クリスマスSS ユールドにおけるミロの存在意義
風邪に負けながら書きました。
街中がオーナメントやリースで飾り付けられ、転送門すらもクリスマスカラーに彩られたこの季節を、幻界では「聖誕節」という。ただ、もちろんかの神の子のためのものではなく、命の神を始めとする多くの神々の生誕を祝うためだ。
クリスマスカラーも、聖誕節色と呼ばれ、それぞれに深い意味合いを持つ。血の色である赤は命の神を象徴し、しかもフェリーシュ王国においては不死鳥の色合いでもあるため、特に好まれている。
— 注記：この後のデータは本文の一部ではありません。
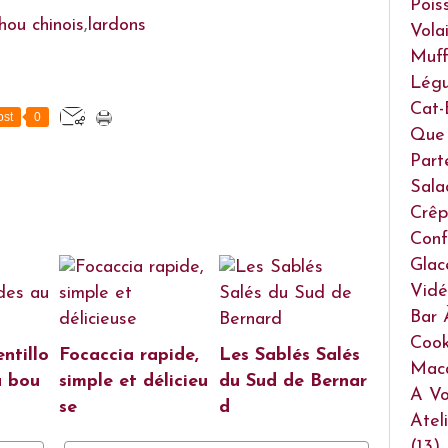
Pois
hou chinois
,
lardons
Volai
Muff
Lég
Cat-
st
0
Que 
Part
Sala
Crêp
Conf
Glac
Vidé
Bar 
Cook
ntillo
Focaccia rapide,
Les Sablés Salés
Mac
u bou
simple et délicieu
du Sud de Bernar
A Vo
se
d
Atel
(13)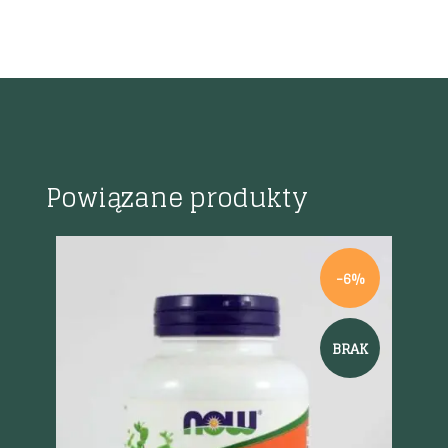
Powiązane produkty
-6%
BRAK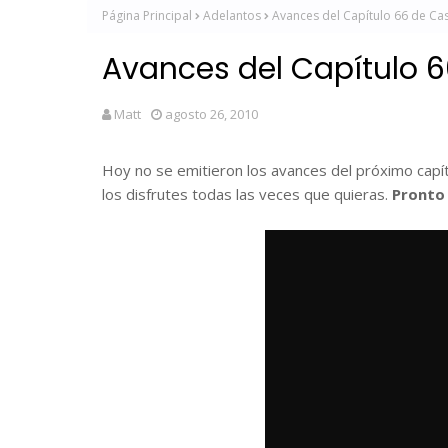
Página Principal
Adelantos
Avances del Capítulo 66 de Cas
Avances del Capítulo 6
Matt
agosto 26, 2010
Hoy no se emitieron los avances del próximo capít
los disfrutes todas las veces que quieras.
Pronto 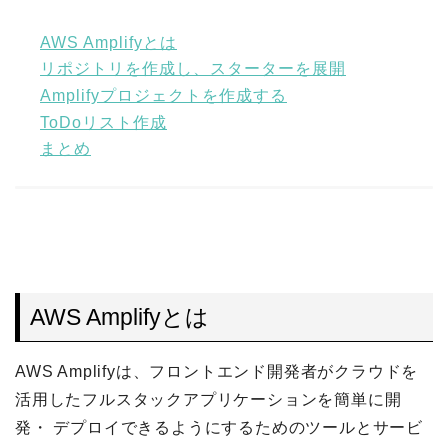
AWS Amplifyとは
リポジトリを作成し、スターターを展開
Amplifyプロジェクトを作成する
ToDoリスト作成
まとめ
AWS Amplifyとは
AWS Amplifyは、フロントエンド開発者がクラウドを
活用したフルスタックアプリケーションを簡単に開
発・ デプロイできるようにするためのツールとサービ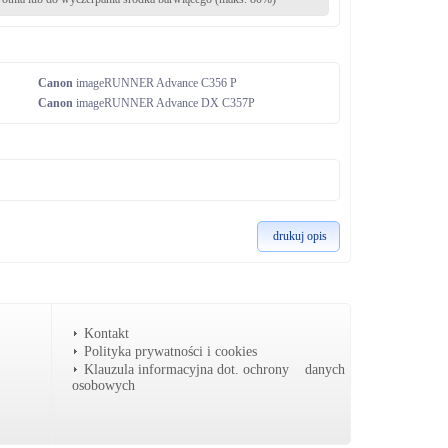
Canon
imageRUNNER Advance C356 P
Canon
imageRUNNER Advance DX C357P
drukuj opis
Kontakt
Polityka prywatności i cookies
Klauzula informacyjna dot. ochrony danych
osobowych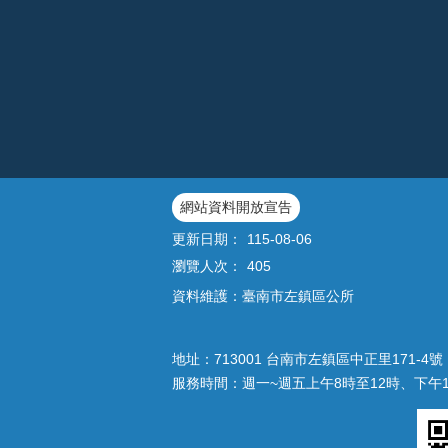
網站資料開放宣告
更新日期：
115-08-06
瀏覽人次：
405
資料維護：臺南市左鎮區公所
地址：713001 台南市左鎮區中正里171-4號｜
服務時間：週一~週五上午8時至12時、下午1時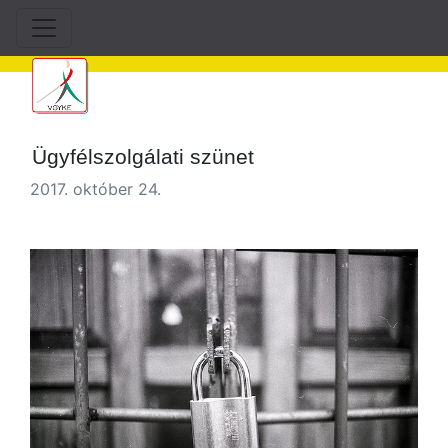
Ügyfélszolgálati szünet
2017. október 24.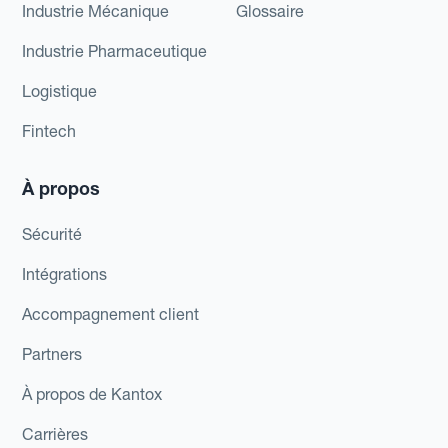
Industrie Mécanique
Glossaire
Industrie Pharmaceutique
Logistique
Fintech
À propos
Sécurité
Intégrations
Accompagnement client
Partners
À propos de Kantox
Carrières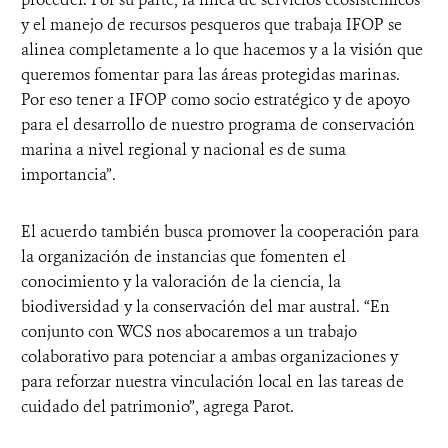
y el manejo de recursos pesqueros que trabaja IFOP se
alinea completamente a lo que hacemos y a la visión que
queremos fomentar para las áreas protegidas marinas.
Por eso tener a IFOP como socio estratégico y de apoyo
para el desarrollo de nuestro programa de conservación
marina a nivel regional y nacional es de suma
importancia”.
El acuerdo también busca promover la cooperación para
la organización de instancias que fomenten el
conocimiento y la valoración de la ciencia, la
biodiversidad y la conservación del mar austral. “En
conjunto con WCS nos abocaremos a un trabajo
colaborativo para potenciar a ambas organizaciones y
para reforzar nuestra vinculación local en las tareas de
cuidado del patrimonio”, agrega Parot.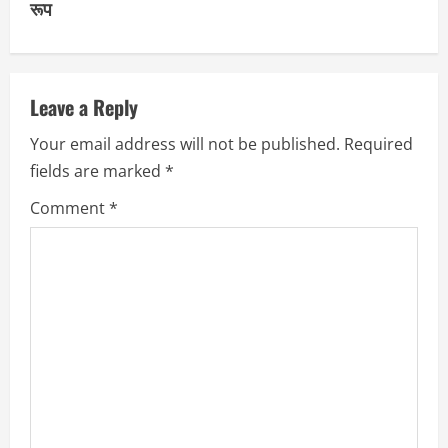
i
रूप
n
u
Leave a Reply
e
Your email address will not be published.
Required
R
fields are marked
*
e
Comment
*
a
d
i
n
g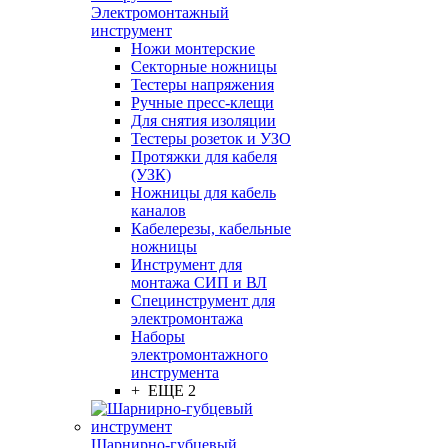
Электромонтажный
инструмент
Ножи монтерские
Секторные ножницы
Тестеры напряжения
Ручные пресс-клещи
Для снятия изоляции
Тестеры розеток и УЗО
Протяжки для кабеля
(УЗК)
Ножницы для кабель
каналов
Кабелерезы, кабельные
ножницы
Инструмент для
монтажа СИП и ВЛ
Специнструмент для
электромонтажа
Наборы
электромонтажного
инструмента
+ ЕЩЕ 2
Шарнирно-губцевый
この時期の夜会では、王侯は赤い生地に金糸の縫い取りを行なった衣装を着用する習慣があるという。遠めでもキラキラしい王城を見上げて驚いていた時、不死伯爵が話してくれた。ちなみに、貴族は王侯と同じものを着用することはおこがましいということで、全身のどこかにそのような意匠を凝らすのだという。なるほど、彼の剣帯に巻かれた布はそういう意味なのかと、ユーナはその話を楽しく聞いていた。せっかくなので、王城でのクリスマス……聖誕節での過ごし方について尋ねてみた。
王城の中庭には聖樹とも称されるミロの木があり、そこもこの季節にはユールドカラーで飾り付けられるのだという。ミロの実は不思議な果実で、小さめの林檎のような見た目でありながら、味は桃である。しかも、木に生っているあいだは林檎のように固いらしいが、もぐと即座に桃と同じく熟してしまって、傷みが早い。この季節にミロの木の下で、その木に生っている実を取り、恋する相手と分け合えば想いが叶うという逸話まで聞かされて、街中にいきなり移植されまくったミロの木の理由を理解し、ユーナは頬を赤くした。
「あー、リアルと同じで、恋人たちの季節ってことだよねー」
「本来は、ひとつの実を家族で分け合い、また来年も同じように実を分け合えるようにという、健康を祈る風習じゃがのぅ」
アデライールはアルタクスの背からユーナを見上げ、楽しげに語る。数百年前の由来を知り、またひとつかしこくなれたユーナだった。幻界で地理歴史のテストはないが。
「まあ、ものは言いようじゃよ。収穫祭で相手を見つけておれば、あとは神への誓いのみ。命の神にしてみても時期的に祝福を下さるじゃろう。子は宝故の」
収穫祭→聖誕節→新年の祝祭という、すばらしい流れを感じる。
【この時期は旬だから、美味しいよ。ミロ】
アルタクスのことばは、風習といったものを吹き飛ばす事実だった。物欲しそうにミロの実を見上げる鼻先を撫でる。
すると、アークエルドがその背の高さを生かし、ひとつミロをもいだ。おもむろに差し出され、ユーナはそれを受け取って目を瞬かせた。
「勝手に採っちゃっていいの?」
「構わぬ」
「いくつか土産にしようかの」
この時期の夕食のデザートはミロの実になるほどで、採り放題らしい。
ユーナは腰から短剣を抜いた。そして、小さく「清めの水」を唱え、実と短剣を洗浄する。皮を剥き、一切れをまず、アークエルドに差し出した。
「はい。……あ、違うよ。あーんってして」
指先で受け取ろうとしたアークエルドから、ユーナの手が逃げる。果汁でべたべたするので、汚さないほうがいい。その配慮を受け、彼は身を屈めて口で受け取った。
次いでもう一切れ、今度はアデライールに差し出す。彼女は察して、ぱくんと殆ど指先まで食べる勢いで食らいついた。最後にもう一切れ残し、残りの実をアルタクスの鼻先へと丸っと差し出す。実にかじりついた、と思うと、ユーナの手からそれは消えていた。殆ど一呑みではないかと思うほどに食べている。
ユーナは、最後の一切れを自分の口へ運んだ。
――甘い。
「来年も、また、食べようね。あ、でも……みんなにもお土産だったね」
再び「清めの水」を呼び、綺麗になった手をミロの実へと伸ばす。
一角獣の酒場で、どんなデザートを作ろうかと……ユーナは口元を緩ませた。